Records provided START
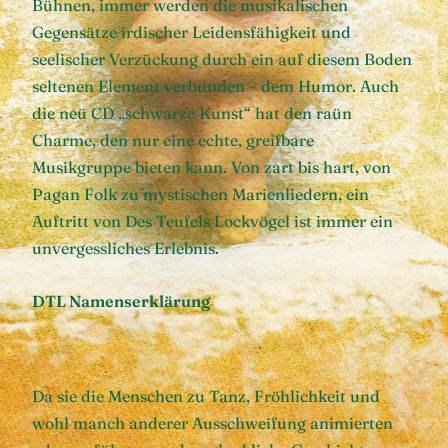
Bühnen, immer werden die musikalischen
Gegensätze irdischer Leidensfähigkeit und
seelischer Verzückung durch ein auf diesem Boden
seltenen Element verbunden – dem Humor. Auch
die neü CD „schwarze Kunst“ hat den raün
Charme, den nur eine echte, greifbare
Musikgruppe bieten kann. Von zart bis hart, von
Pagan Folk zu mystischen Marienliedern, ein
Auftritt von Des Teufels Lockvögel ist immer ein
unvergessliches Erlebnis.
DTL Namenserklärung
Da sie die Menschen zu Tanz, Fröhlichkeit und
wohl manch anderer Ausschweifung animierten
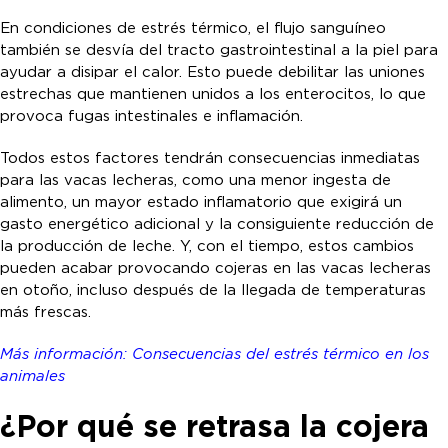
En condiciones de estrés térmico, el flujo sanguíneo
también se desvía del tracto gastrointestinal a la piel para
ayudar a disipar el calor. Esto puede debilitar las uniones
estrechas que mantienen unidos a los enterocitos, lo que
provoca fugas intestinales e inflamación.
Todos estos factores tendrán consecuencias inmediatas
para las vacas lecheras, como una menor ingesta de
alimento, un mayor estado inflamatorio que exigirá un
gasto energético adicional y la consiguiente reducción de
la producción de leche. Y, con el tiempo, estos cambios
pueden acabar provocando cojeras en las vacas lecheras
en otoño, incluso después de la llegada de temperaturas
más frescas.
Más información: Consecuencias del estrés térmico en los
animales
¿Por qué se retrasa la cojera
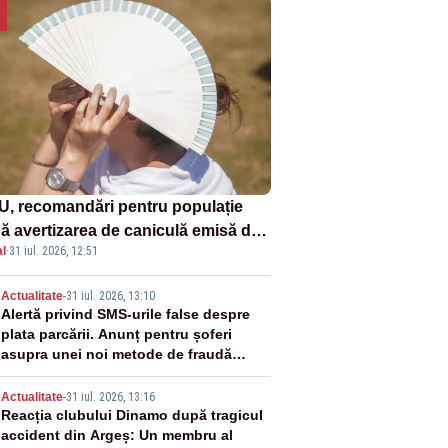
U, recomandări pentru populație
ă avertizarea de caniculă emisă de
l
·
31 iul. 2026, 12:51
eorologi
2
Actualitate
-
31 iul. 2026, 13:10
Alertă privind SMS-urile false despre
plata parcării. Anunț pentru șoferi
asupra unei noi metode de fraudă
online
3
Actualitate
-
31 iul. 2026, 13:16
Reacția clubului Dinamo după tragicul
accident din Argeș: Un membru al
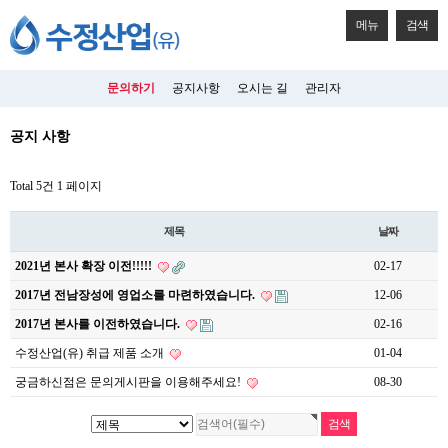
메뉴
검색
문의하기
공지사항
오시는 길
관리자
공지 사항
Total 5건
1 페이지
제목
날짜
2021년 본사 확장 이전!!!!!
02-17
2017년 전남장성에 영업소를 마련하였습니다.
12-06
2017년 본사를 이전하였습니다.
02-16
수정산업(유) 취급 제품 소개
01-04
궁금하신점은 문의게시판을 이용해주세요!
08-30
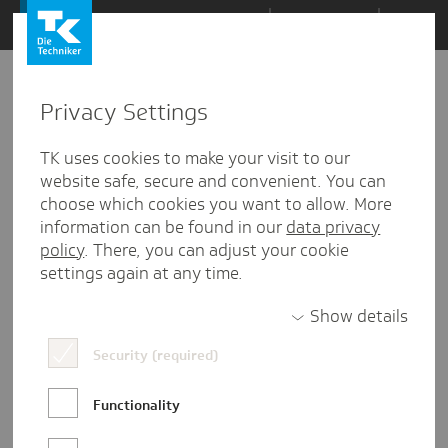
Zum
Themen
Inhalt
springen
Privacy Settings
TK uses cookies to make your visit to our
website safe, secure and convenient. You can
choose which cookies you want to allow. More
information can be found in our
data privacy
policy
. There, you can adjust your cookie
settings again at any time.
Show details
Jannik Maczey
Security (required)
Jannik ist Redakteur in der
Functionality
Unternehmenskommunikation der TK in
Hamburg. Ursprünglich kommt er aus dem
Records provided END
Records provided START
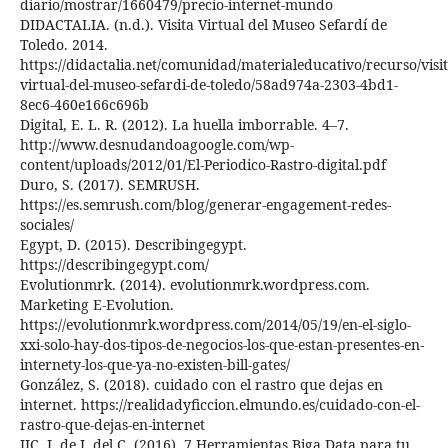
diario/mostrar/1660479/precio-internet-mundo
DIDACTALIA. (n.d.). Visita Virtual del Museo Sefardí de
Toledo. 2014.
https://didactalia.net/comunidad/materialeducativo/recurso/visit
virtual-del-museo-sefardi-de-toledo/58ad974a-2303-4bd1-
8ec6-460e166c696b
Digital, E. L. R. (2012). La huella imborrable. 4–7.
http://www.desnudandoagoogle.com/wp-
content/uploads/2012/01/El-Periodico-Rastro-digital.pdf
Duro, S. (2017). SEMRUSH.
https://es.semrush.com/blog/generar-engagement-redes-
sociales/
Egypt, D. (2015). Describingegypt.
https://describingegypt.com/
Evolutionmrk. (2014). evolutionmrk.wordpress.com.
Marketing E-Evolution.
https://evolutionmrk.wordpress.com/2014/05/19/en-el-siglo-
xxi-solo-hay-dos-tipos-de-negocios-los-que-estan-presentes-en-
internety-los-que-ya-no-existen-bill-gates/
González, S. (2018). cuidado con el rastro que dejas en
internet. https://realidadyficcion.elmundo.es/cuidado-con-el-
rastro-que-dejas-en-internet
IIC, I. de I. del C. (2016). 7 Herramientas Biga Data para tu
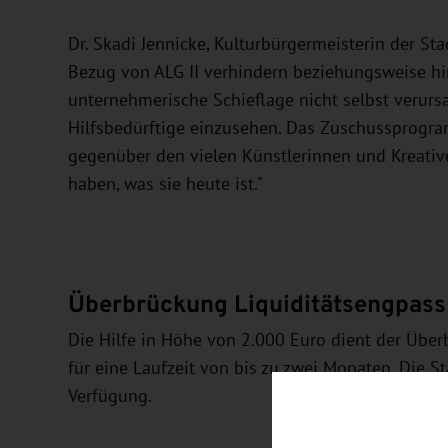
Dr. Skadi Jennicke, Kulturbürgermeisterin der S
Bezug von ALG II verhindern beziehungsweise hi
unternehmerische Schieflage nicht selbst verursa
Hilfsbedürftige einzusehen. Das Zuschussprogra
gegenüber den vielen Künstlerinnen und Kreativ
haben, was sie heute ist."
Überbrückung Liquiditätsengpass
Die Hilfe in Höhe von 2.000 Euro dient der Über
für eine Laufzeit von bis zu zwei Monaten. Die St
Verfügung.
Records provided END
__Task statement__: Within the material above, show every line that includes "pentru".

__Answer to this task__:
U, recomandări pentru populație
plata parcării. Anunț pentru șoferi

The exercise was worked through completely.